Doctors have been using heart chamber size and systolic function tests to diagnose several heart health issues. A recent study suggests the possibility of using a new evaluation tool – cardiac sphericity or the roundness of the heart – for detecting conditions like cardiomyopathy or heart failure.
Researchers decided to study the sphericity of the heart as prior clinical experience suggested the roundness of the heart might be linked to heart problems.
Several previous studies showed that sphericity increased after the onset of heart disease. However, the new study, published in Med on Wednesday, evaluated if the sphericity of the heart increases even before the onset of clinical heart disease.
“Now, with the ability to use deep-learning techniques to look at medical images at scale, we have the opportunity to identify new ways of evaluating the heart that maybe we haven’t considered much in the past,” Shoa L. Clarke, a co-author of the study, said.

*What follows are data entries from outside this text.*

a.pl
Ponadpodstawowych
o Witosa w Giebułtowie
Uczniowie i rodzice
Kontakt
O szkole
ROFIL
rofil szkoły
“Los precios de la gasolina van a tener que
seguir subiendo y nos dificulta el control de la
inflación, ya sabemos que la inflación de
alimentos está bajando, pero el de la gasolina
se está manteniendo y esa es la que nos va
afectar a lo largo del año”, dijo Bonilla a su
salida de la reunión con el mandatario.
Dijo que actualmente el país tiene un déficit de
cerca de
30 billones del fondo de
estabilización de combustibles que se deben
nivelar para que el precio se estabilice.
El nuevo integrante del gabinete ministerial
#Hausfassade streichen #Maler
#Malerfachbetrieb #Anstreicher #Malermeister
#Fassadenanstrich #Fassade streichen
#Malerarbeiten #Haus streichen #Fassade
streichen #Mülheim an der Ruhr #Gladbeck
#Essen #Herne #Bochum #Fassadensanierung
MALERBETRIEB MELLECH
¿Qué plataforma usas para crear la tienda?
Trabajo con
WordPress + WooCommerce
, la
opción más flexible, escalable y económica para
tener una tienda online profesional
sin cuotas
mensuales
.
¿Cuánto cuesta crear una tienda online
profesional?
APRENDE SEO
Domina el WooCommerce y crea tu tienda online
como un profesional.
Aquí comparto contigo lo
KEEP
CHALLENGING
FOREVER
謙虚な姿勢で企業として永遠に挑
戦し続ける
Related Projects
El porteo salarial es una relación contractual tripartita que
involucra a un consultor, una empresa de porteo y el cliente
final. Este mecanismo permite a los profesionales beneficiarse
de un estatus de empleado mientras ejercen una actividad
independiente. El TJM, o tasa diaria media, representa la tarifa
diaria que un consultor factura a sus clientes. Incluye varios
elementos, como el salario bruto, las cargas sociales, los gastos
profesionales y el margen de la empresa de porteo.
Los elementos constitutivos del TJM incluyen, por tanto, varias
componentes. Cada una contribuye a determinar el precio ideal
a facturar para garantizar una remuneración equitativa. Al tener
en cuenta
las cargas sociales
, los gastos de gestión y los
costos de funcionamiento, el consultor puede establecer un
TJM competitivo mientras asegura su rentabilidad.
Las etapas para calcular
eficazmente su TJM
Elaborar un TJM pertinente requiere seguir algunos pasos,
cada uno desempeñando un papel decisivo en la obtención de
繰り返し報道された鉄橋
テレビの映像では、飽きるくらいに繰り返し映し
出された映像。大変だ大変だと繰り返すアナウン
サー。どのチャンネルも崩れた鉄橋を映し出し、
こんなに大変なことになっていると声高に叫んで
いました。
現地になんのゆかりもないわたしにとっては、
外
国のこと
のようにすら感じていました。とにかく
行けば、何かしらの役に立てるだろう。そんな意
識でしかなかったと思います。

The team evaluated data from 500,000 participants of a U.K. Biobank study and segregated a subset of 38,000, whose MRI images were normal at the time of the scans.
Further evaluation of their medical records showed if these participants developed diseases like cardiomyopathy, atrial fibrillation or heart failure. The scientists then used deep-learning techniques to automate the measurement of sphericity and found that increased sphericity appeared to be linked to future heart troubles.
“Roundness of the heart isn’t necessarily the problem per it’s a marker of the problem. People with rounder hearts may have underlying cardiomyopathy or underlying dysfunction with the molecular and cellular functions of the heart muscle. It could be reasonable to ask whether there is any utility in incorporating measurements of sphericity into clinical decision-making,” Clarke said.
“They say a picture is worth a thousand words, and we show that this is very true for medical imaging,” Dr. David Ouyang, another co-author, said. “There’s a lot more information available than what physicians are currently using. And just as we’ve previously known that a bigger heart isn’t always better, we’re learning that a rounder heart is also not better.”
Further study is required before these findings could be used in clinical practice, the researchers added.